La République démocratique du Congo (RDC) continue de faire face à une situation sanitaire préoccupante avec la progression de l’épidémie d’Ebola de souche Bundibugyo.Selon le rapport de situation publié le 21 juin par l’Institut national de santé publique (INSP), le pays totalise désormais 1 003 cas confirmés et 254 décès, portant le taux de létalité global à 25,3 %.L’Ituri reste la province la plus durement touchée par cette flambée épidémique.
Sur les 1 003 cas recensés à l’échelle nationale, 916 ont été enregistrés dans cette province, où 205 décès ont également été rapportés. L’épidémie y affecte 22 zones de santé sur 36, illustrant l’ampleur de la propagation dans cette partie du nord-est du pays.
Le Nord-Kivu demeure également sous forte pression sanitaire avec 84 cas confirmés et 48 décès. La province présente un taux de létalité particulièrement élevé de 57,1 %, suscitant des inquiétudes quant à la gravité des infections et aux défis liés à la prise en charge des malades.
Au Sud-Kivu, la situation semble relativement stabilisée. Les autorités sanitaires y ont enregistré trois cas confirmés, dont un décès. Aucun nouveau cas n’a toutefois été signalé depuis le 26 mai dernier, tandis que la surveillance épidémiologique reste renforcée afin d’éviter toute résurgence.
Sur le plan de la prise en charge médicale, les équipes de riposte ont annoncé la guérison de huit patients supplémentaires, portant le nombre total de personnes rétablies à 100 depuis le début de l’épidémie.

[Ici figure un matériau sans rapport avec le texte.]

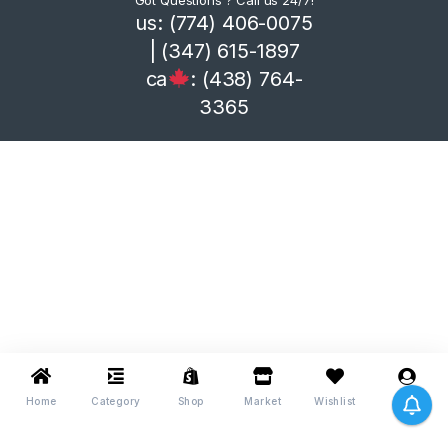
Got Questions ? Call us 24/7!
us: (774) 406-0075
| (347) 615-1897
ca
: (438) 764-
3365
Home
Category
Shop
Market
Wishlist
Me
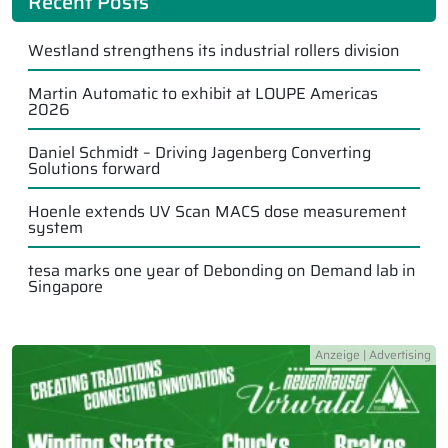
Recent Posts
Westland strengthens its industrial rollers division
Martin Automatic to exhibit at LOUPE Americas
2026
Daniel Schmidt – Driving Jagenberg Converting
Solutions forward
Hoenle extends UV Scan MACS dose measurement
system
tesa marks one year of Debonding on Demand lab in
Singapore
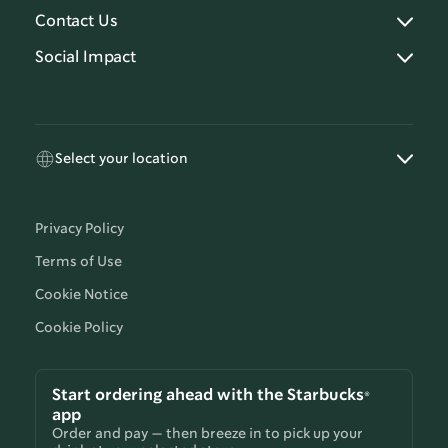
Contact Us
Social Impact
Select your location
Privacy Policy
Terms of Use
Cookie Notice
Cookie Policy
Start ordering ahead with the Starbucks®
app
Order and pay — then breeze in to pick up your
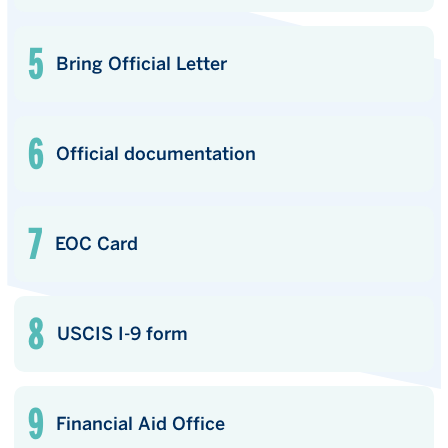
Bring Official Letter
Official documentation
EOC Card
USCIS I-9 form
Financial Aid Office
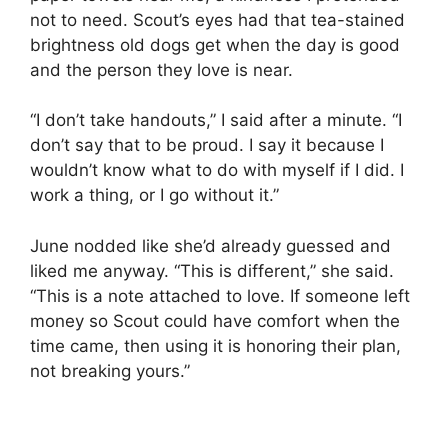
not to need. Scout’s eyes had that tea-stained
brightness old dogs get when the day is good
and the person they love is near.
“I don’t take handouts,” I said after a minute. “I
don’t say that to be proud. I say it because I
wouldn’t know what to do with myself if I did. I
work a thing, or I go without it.”
June nodded like she’d already guessed and
liked me anyway. “This is different,” she said.
“This is a note attached to love. If someone left
money so Scout could have comfort when the
time came, then using it is honoring their plan,
not breaking yours.”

Malgré ces avancées, 365 patients demeurent actuellement en isolement ou hospitalisés dans les structures sanitaires dédiées. Les autorités sanitaires soulignent cependant plusieurs défis persistants dans la lutte contre la maladie.
Parmi eux figure le suivi des personnes ayant été en contact avec des cas confirmés. Le taux de suivi des contacts n’atteint que 58 % dans les trois provinces affectées, un niveau jugé insuffisant pour interrompre efficacement les chaînes de transmission du virus.
Face à cette évolution de la situation, les experts de santé publique appellent à un renforcement des mesures de surveillance, à une mobilisation accrue des ressources et à une implication plus importante des communautés locales afin de contenir la propagation de la maladie.
Alors que la RDC poursuit ses efforts de riposte, cette nouvelle hausse du nombre de cas rappelle la nécessité d’une vigilance permanente dans les zones touchées et d’une coordination renforcée entre les autorités sanitaires nationales, les partenaires internationaux et les acteurs communautaires pour endiguer l’épidémie.